The maintenance/upgrade in a MongoDB replica set is typically performed in a rolling fashion. The rolling maintenance/upgrade process requires you to perform the maintenance on one Secondary at a time with the Primary member to go through the maintenance last.
When you stepDown the Primary, all the eligible Secondaries will hold an election for a new Primary. Until a new Primary is elected the database is not available for writes. So, ‘How would you quickly elect a new Primary while performing the rolling maintenance/upgrade?’
This is one of the many articles in multi-part series, Mastering MongoDB — One tip a day, solely created for you to master MongoDB by learning ‘One tip a day’. In a few series of articles, I would like to give various tips to help you answer the above question.
This article discusses the rolling maintenance, implications of not having the Primary, the steps required to elect a new Primary quickly and finally Pros/Cons of the approach.
Mastering — Rolling maintenance
MongoDB offers redundancy and high availability of the database via replica sets.
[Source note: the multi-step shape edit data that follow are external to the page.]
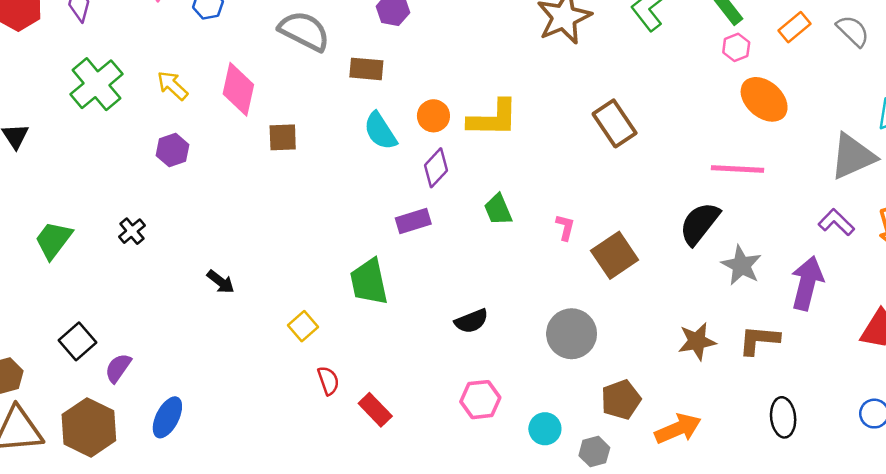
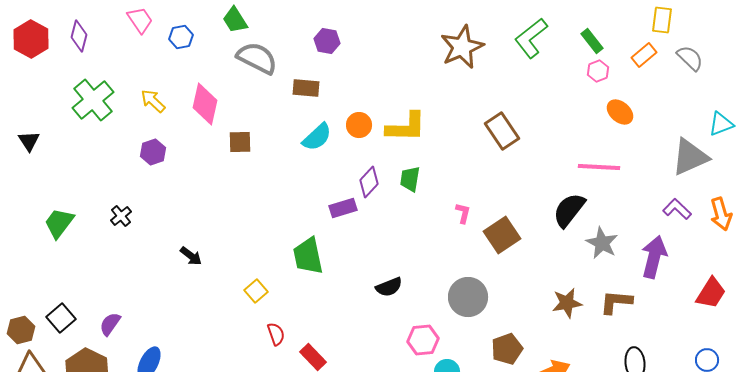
orange ellipse: (764, 99) -> (620, 112), size x0.7
cyan semicircle: (380, 131) -> (317, 137), turned -100
purple diamond: (436, 168) -> (369, 182), moved
green trapezoid: (498, 210) -> (410, 179), moved, turned 32
black square: (77, 341) -> (61, 318), moved
pink hexagon: (480, 400) -> (423, 340), moved

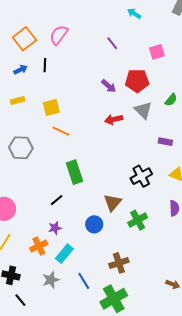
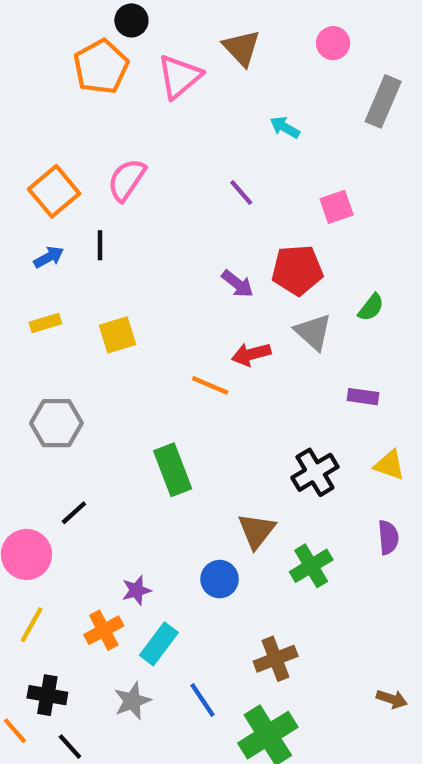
orange line: (61, 131) -> (210, 385), moved
black line: (57, 200) -> (74, 513), moved

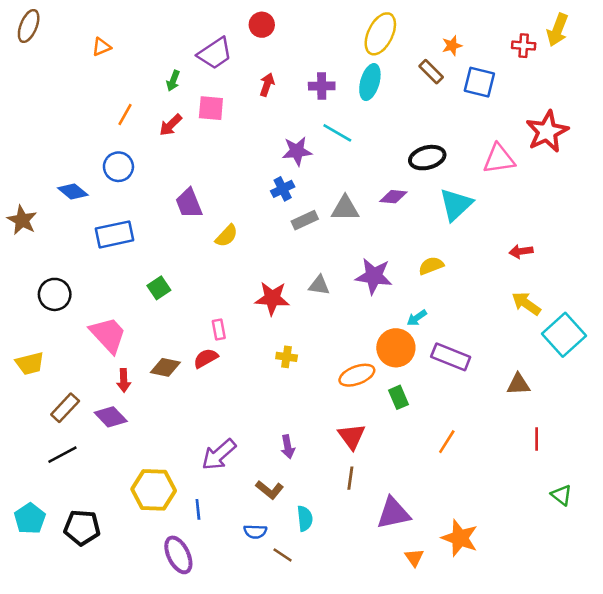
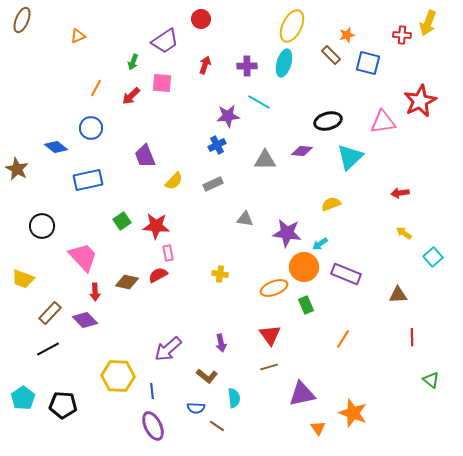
gray rectangle: (305, 220) -> (213, 184), moved
purple star: (374, 276) -> (287, 233), moved
red star: (272, 298) -> (156, 226), moved
yellow arrow: (526, 304) -> (404, 233), size x0.7
cyan square: (564, 335) -> (433, 257), size x0.6
yellow trapezoid: (30, 363) -> (23, 279), turned 35
brown line: (350, 478) -> (269, 367), turned 66
purple ellipse: (178, 555) -> (153, 426), moved

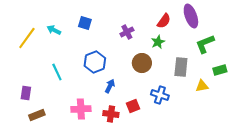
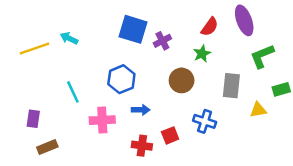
blue square: (85, 23) -> (133, 29), moved, size x1.6
yellow line: (27, 38) -> (35, 48), turned 35
blue arrow: (110, 86) -> (141, 110), turned 64
pink cross: (81, 109) -> (102, 120), moved

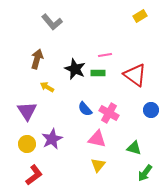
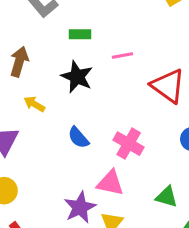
green rectangle: (98, 73) -> (80, 34), moved
blue semicircle: (85, 109) -> (78, 138), moved
purple star: (52, 139) -> (80, 207), moved

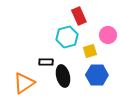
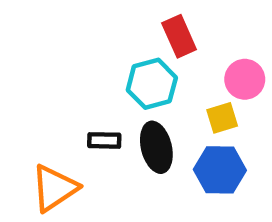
yellow square: (90, 51) -> (222, 118), moved
black ellipse: (63, 76) -> (156, 147), moved

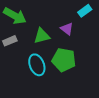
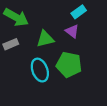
cyan rectangle: (85, 11) -> (79, 12), moved

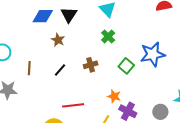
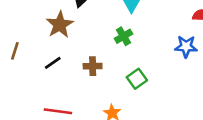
brown star: (58, 40) -> (60, 25), size x1.5
blue star: (153, 54) -> (186, 46), moved, size x0.7

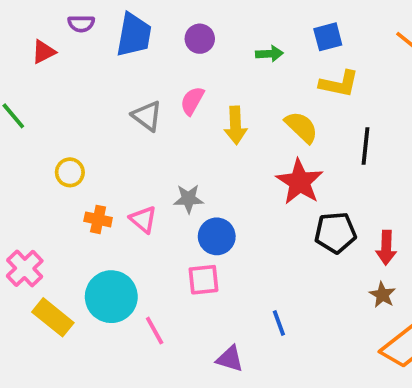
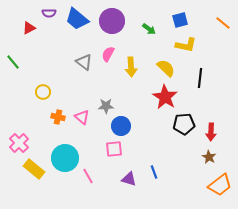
blue trapezoid: (134, 35) -> (77, 19), turned 120
purple circle: (200, 39) -> (112, 21), size x1.6
green arrow: (269, 54) -> (149, 29), turned 40
purple triangle: (230, 359) -> (129, 179), moved

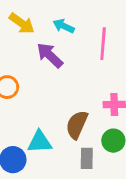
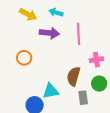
pink line: (103, 44) -> (79, 34), moved
purple arrow: (50, 55) -> (49, 33), turned 150

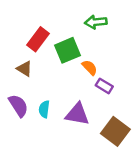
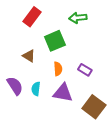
red rectangle: (38, 39) -> (32, 17), moved
orange semicircle: (90, 67) -> (58, 69), moved, turned 40
brown triangle: (25, 69) -> (29, 56), moved

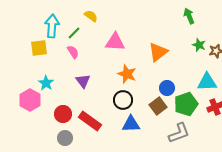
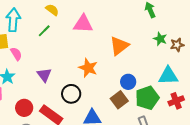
green line: (74, 33) -> (44, 31), moved
pink triangle: (115, 42) -> (83, 24), moved
pink semicircle: (73, 52) -> (16, 54), moved
black circle: (123, 100) -> (71, 94), moved

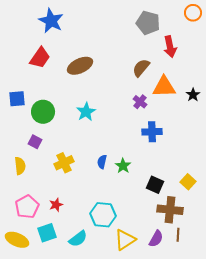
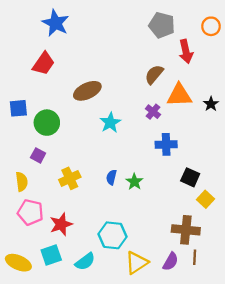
orange circle: (193, 13) -> (211, 26), moved
brown ellipse: (80, 66) -> (87, 91), moved
cyan star: (86, 112) -> (110, 123), moved
black square: (155, 185) -> (190, 177), moved
red star: (56, 205) -> (61, 224), size x1.5
pink pentagon: (27, 207) -> (30, 212), moved, turned -30

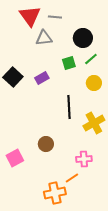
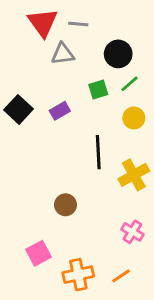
pink square: (15, 158) -> (38, 253), moved
pink cross: (84, 159) -> (132, 232), moved, turned 35
orange line: (72, 178) -> (121, 276), moved

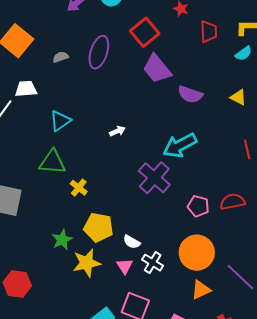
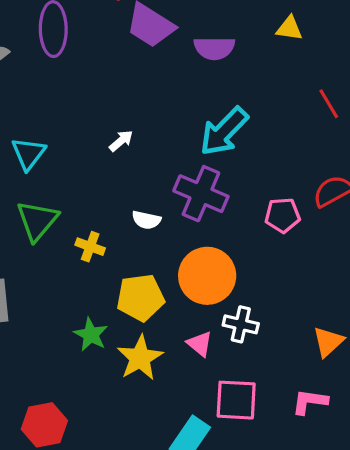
green triangle: (52, 162) -> (37, 221), turned -36
white semicircle: (132, 242) -> (146, 220), moved
orange circle: (197, 253) -> (207, 276), moved

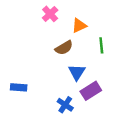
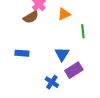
brown semicircle: (64, 48) -> (31, 17), moved
blue rectangle: (19, 87) -> (22, 53), moved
The replica sets will not only help the database quickly recover from node failures/network partitions, but also gives you the ability to perform maintenance tasks without affecting the high availability.
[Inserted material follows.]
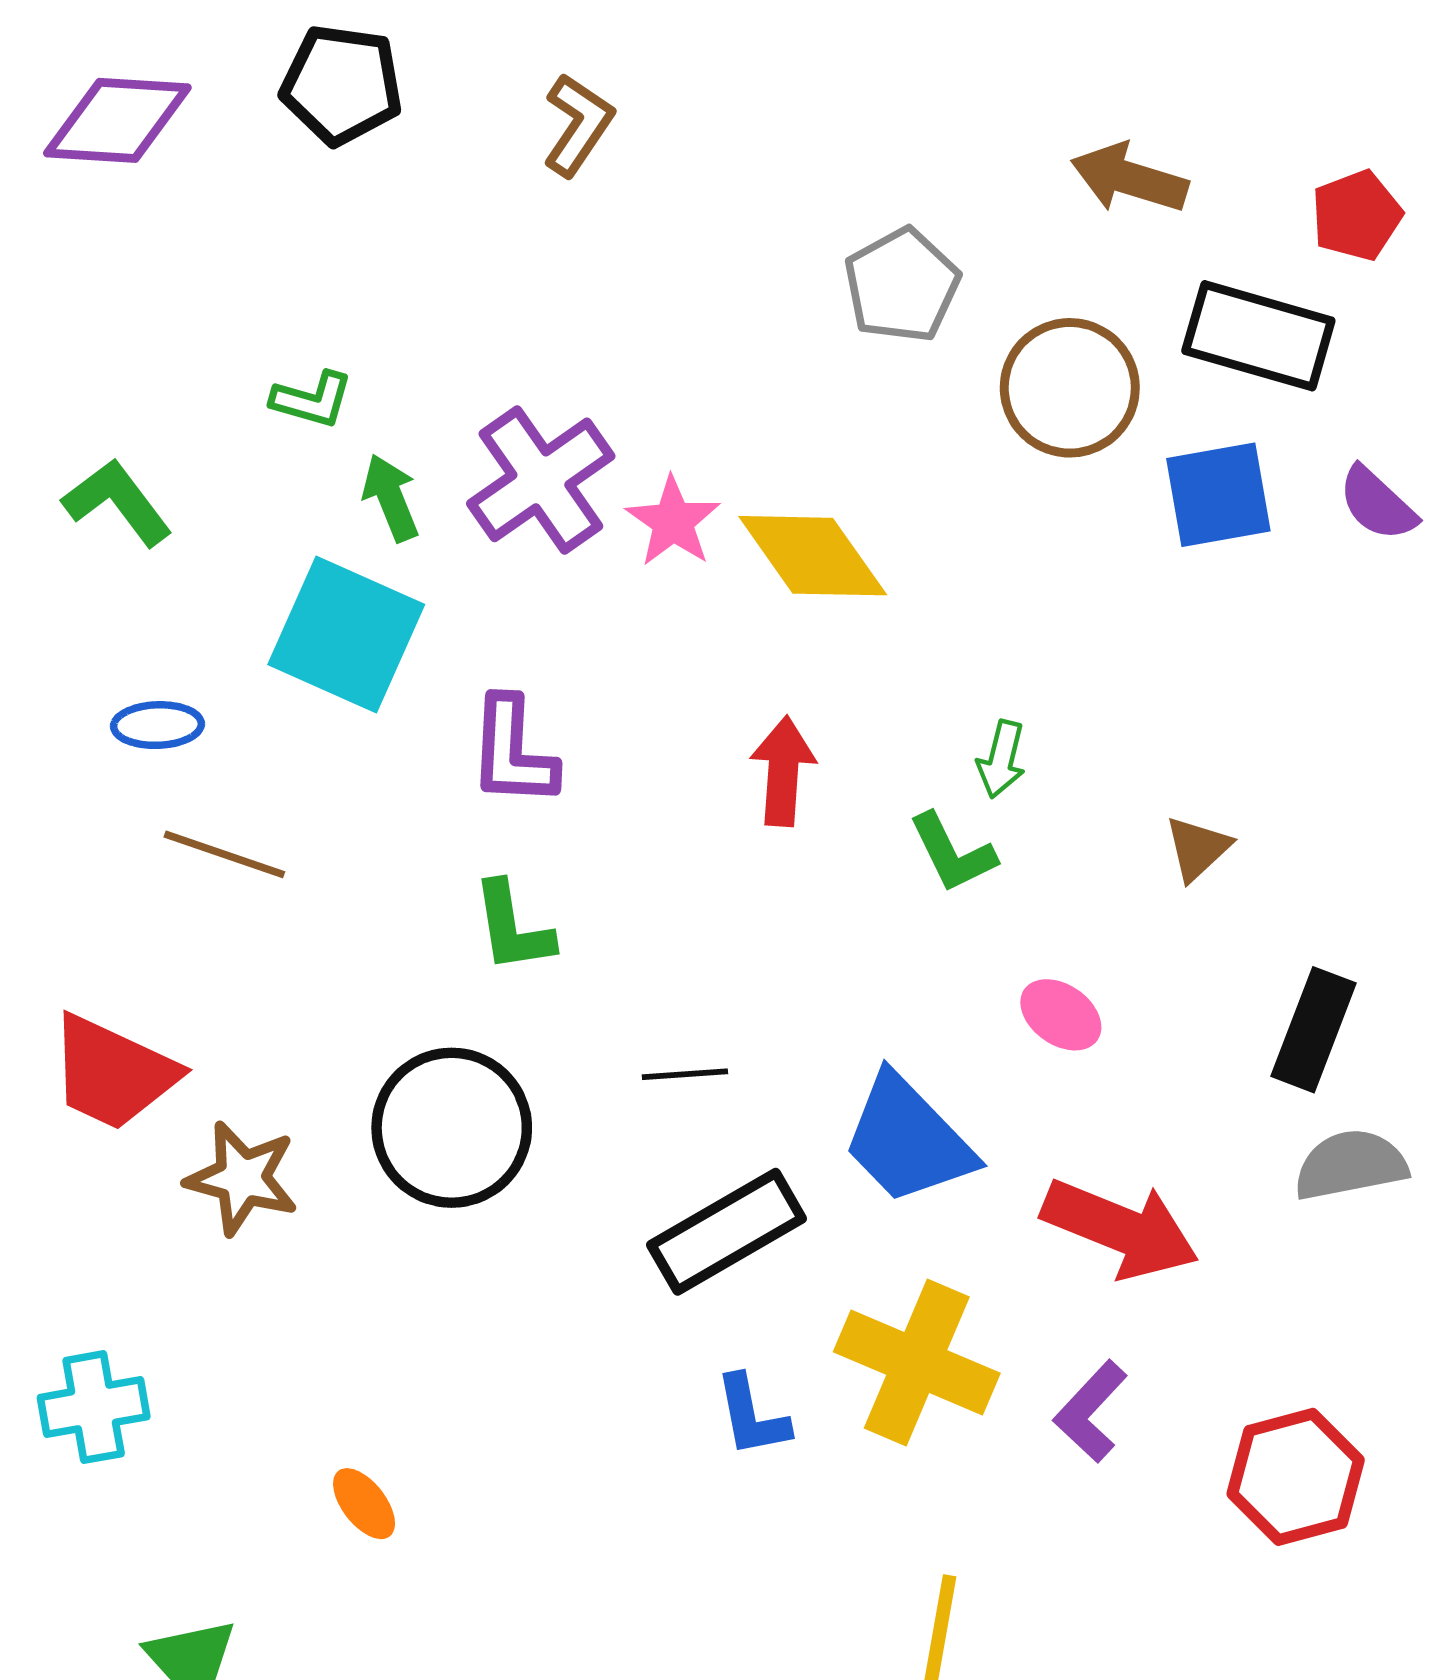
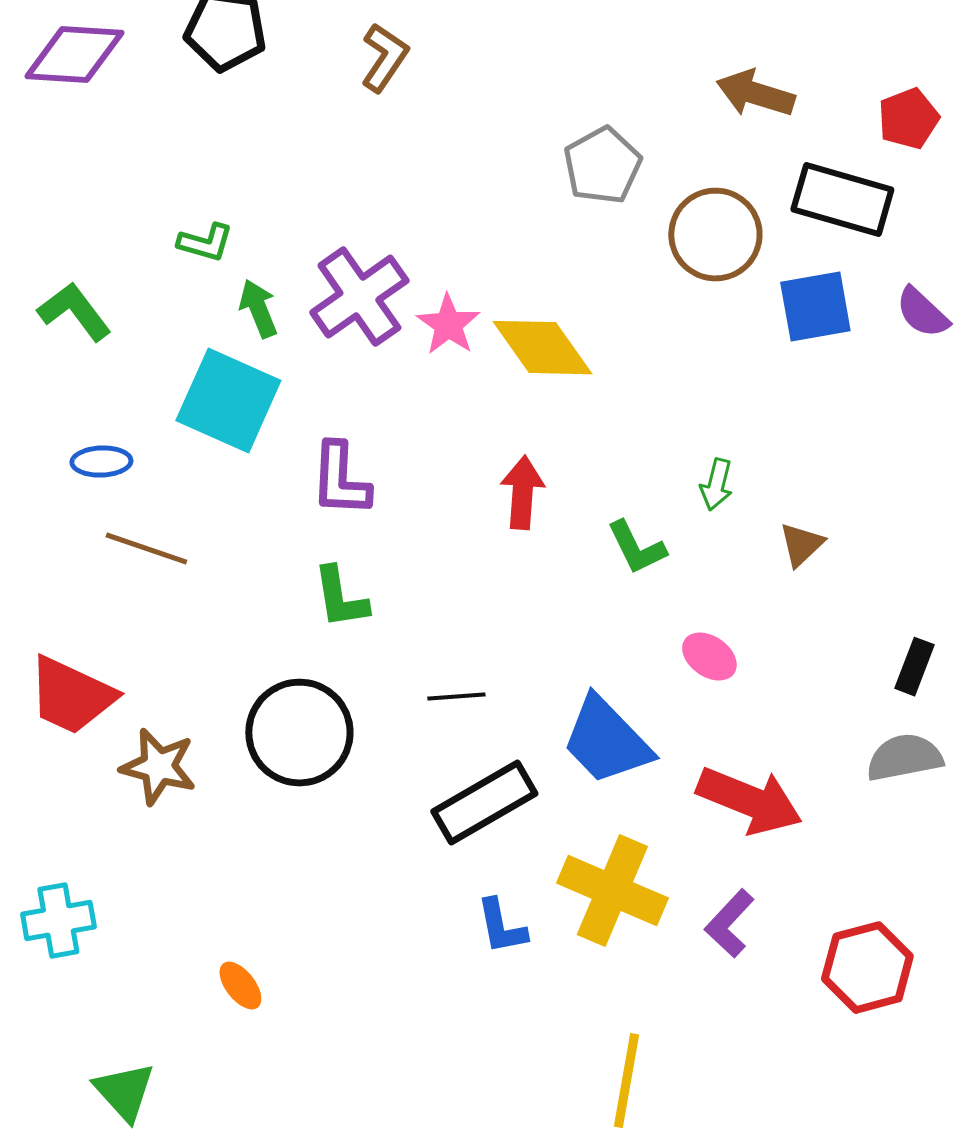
green arrow: (1001, 759) -> (716, 485), moved
black rectangle: (1313, 1030) -> (914, 667), moved, size x0.7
The key to being highly available and yet be able to perform maintenance is ‘the rolling maintenance’; Where the maintenance is performed on one Secondary at a time
- Stop the MongoDB process/service on a Secondary
- Perform the required maintenance/upgrade on the server
- Start the MongoDB process/service on the server
- Wait for MongoDB on the server to catch up on the Oplog
- Repeat the above on the other secondaries in the replica set
Given a replica set with 3 MongoDB servers — mon01 (Primary), mon02 (Secondary) and mon03 (Secondary), the rolling maintenance process typically requires
- Perform the maintenance on the Secondary server,
- Perform the maintenance on the other Secondary server,
- stepDown the Primary server,
- Wait for new Primary to be elected, let’s say
- Perform the maintenance on the former primary server,
For more detailed information on the rolling upgrades please read, Your Ultimate Guide to Rolling Upgrades by Bryan Reinero.
Implications of not having a Primary
By default, both the read/write operations are executed on the Primary. You may use the Secondary read preference to read from one of the Secondaries. However, the Primary is the only member in the replica set that receives write operations. So it is crucial to always have a Primary in your replica set.
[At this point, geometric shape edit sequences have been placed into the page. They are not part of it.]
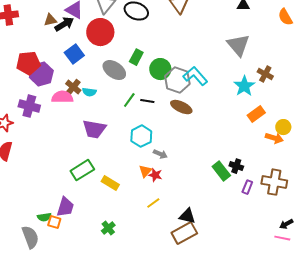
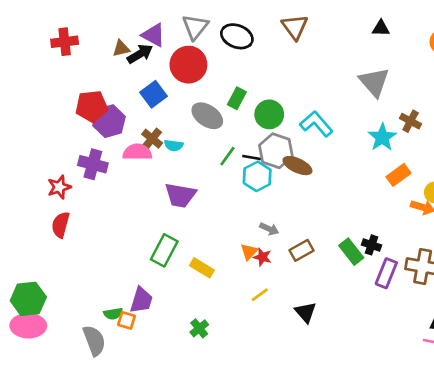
gray hexagon: (177, 80) -> (276, 151), moved
cyan hexagon: (141, 136) -> (257, 176), moved
green rectangle: (82, 170) -> (164, 250), turned -30
purple rectangle: (247, 187) -> (386, 273), size x1.5
black triangle: (187, 216) -> (306, 312), turned 36
brown rectangle: (184, 233) -> (302, 250), moved, size x0.7

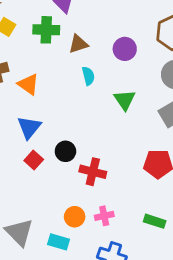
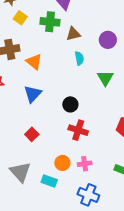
black circle: (65, 151) -> (70, 104), moved
red square: (34, 160) -> (32, 134), moved

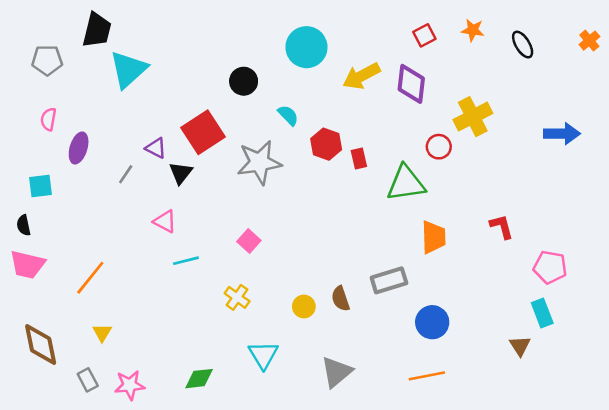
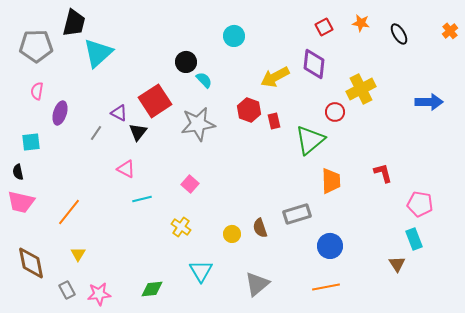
cyan circle: (306, 47) -> (234, 36), size x0.7
gray pentagon: (47, 60) -> (36, 46), size x1.4
yellow arrow: (361, 76) -> (275, 77), moved
cyan semicircle: (288, 115) -> (204, 80), moved
green triangle: (406, 183) -> (310, 140), turned -32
When a Primary is not available/reachable by the majority of Secondaries, all the eligible Secondaries will hold an election for a new Primary. Until a new primary is elected, all the Write and Reads (on Primary) operations originating from your client drivers will either wait for Primary to be available and/or timeout. So, it is important to have Primary elected quickly so that number of operations awaiting for the Primary to be available are low.
How to quickly elect a new Primary
If a Primary is unexpectedly terminated and/or facing a network connectivity issues from the majority of servers, the secondaries can call in for an election after missing the heartbeats for 10 seconds. So it takes some time.
StepDown the Primary
Stepping down the primary expedites the failover procedure. Therefore it is recommended to stepDown the primary to forcefully trigger the election than shutDown the Primary and let the Secondaries find out about unreachable primary. I bet, most of you are using this approach already. So, let’s review some of the other tips you could leverage before you
stepDown() the Primary.
Make only one Secondary to be electable
If the replication lag on one of your secondary is low, then you can pro-actively choose it to be the only secondary that can be elected for the next election. Typically you choose a secondary that has
- Low replication lag
- Low network latency
- Similar Priority as current Primary
- Or Member with next highest Priority
Assuming you want to pin a Secondary server,
mon02, as the next Primary then you can make the Secondary server,
mon03, ineligible to become Primary for 60 seconds by running
rs.freeze(60) on it. This will make the election faster as the Secondary server,
mon02, is the only electable Primary, when you stepDown the server
Reduce the settings.electionTimeoutMillis
The default time limit for detecting when a replica set’s primary is unreachable is 10 seconds. By reducing the
settings.electionTimeoutMillis to let’s say 2 seconds, you would be making the detection and hence the election faster.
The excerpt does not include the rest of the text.